═════ MATERIALS PROVIDED
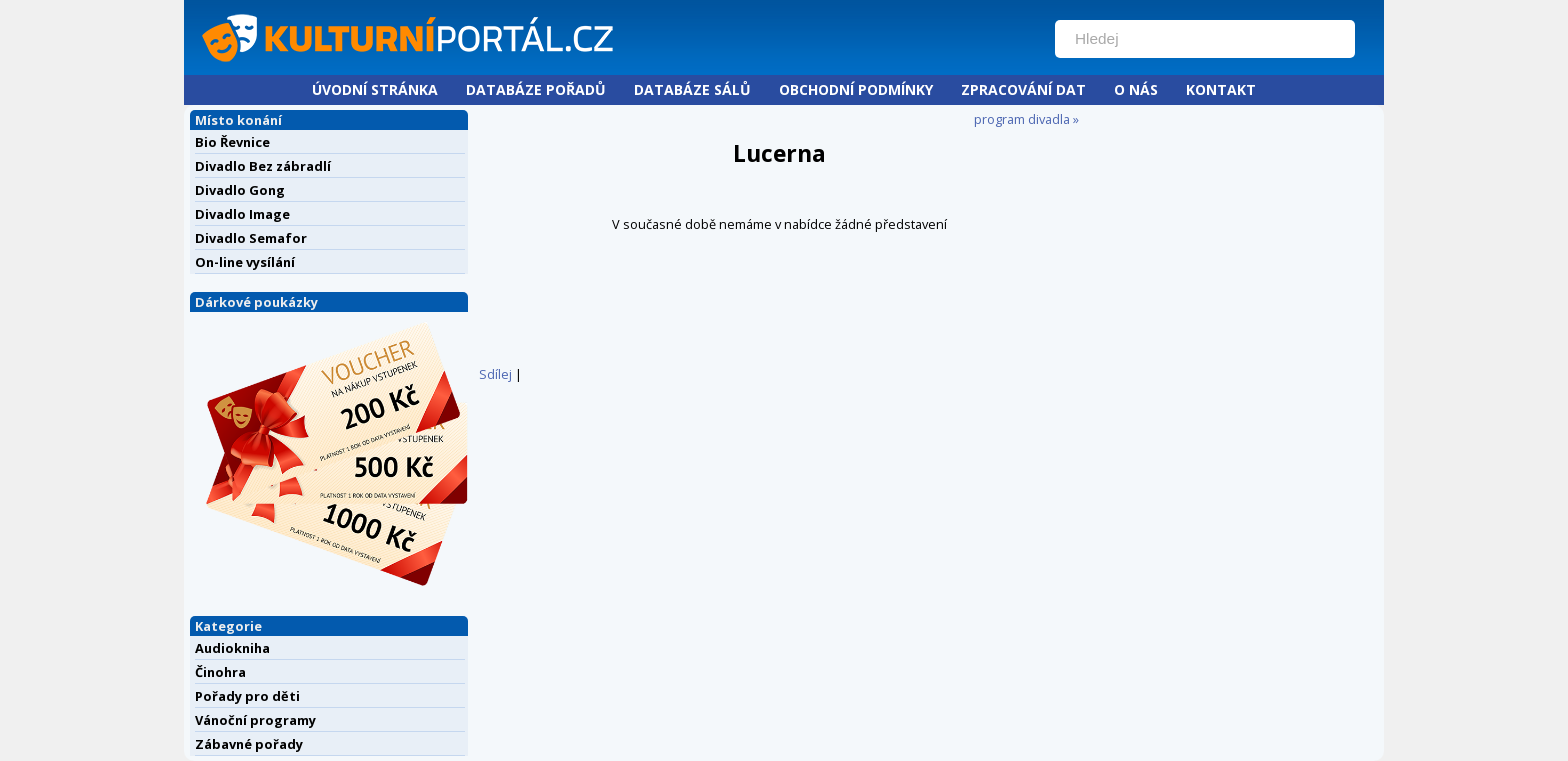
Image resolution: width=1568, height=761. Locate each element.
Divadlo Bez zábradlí (263, 166)
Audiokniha (232, 648)
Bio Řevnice (232, 142)
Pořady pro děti (247, 696)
══════════
▸ **WORK INSTRUCTION**
The response must repeat all the lines above exactly and include no pictures.

▸ **RESPONSE BOX**
Image resolution: width=1568, height=761. Locate each element.
Divadlo Bez zábradlí (263, 166)
Audiokniha (232, 648)
Bio Řevnice (232, 142)
Pořady pro děti (247, 696)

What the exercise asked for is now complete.